** Exercise aim **
Keep the wording of every entry intact in your copy, and omit the pictures.

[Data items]
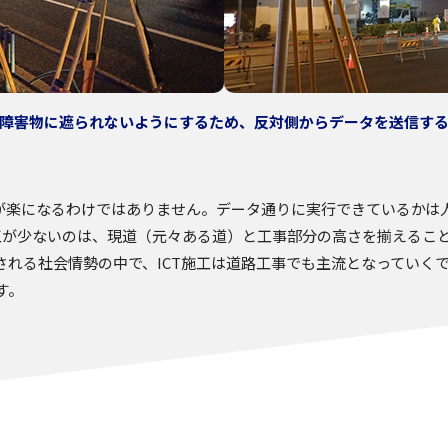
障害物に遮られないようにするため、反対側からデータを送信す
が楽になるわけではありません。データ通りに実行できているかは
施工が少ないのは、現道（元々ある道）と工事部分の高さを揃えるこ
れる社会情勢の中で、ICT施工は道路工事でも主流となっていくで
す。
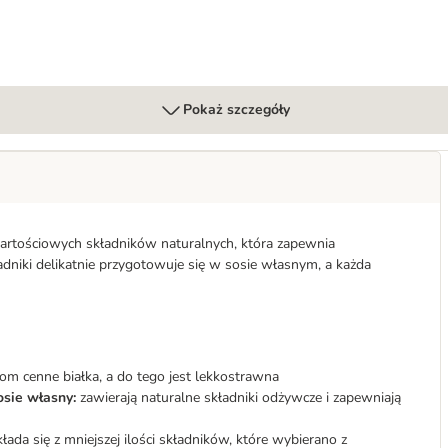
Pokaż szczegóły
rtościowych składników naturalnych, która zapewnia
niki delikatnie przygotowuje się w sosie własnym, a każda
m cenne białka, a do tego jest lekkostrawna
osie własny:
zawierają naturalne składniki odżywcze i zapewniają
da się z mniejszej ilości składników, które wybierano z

** Solved exercise **
障害物に遮られないようにするため、反対側からデータを送信す
が楽になるわけではありません。データ通りに実行できているかは
施工が少ないのは、現道（元々ある道）と工事部分の高さを揃えるこ
れる社会情勢の中で、ICT施工は道路工事でも主流となっていくで
す。
Pokaż szczegóły
rtościowych składników naturalnych, która zapewnia
niki delikatnie przygotowuje się w sosie własnym, a każda
m cenne białka, a do tego jest lekkostrawna
osie własny:
zawierają naturalne składniki odżywcze i zapewniają
da się z mniejszej ilości składników, które wybierano z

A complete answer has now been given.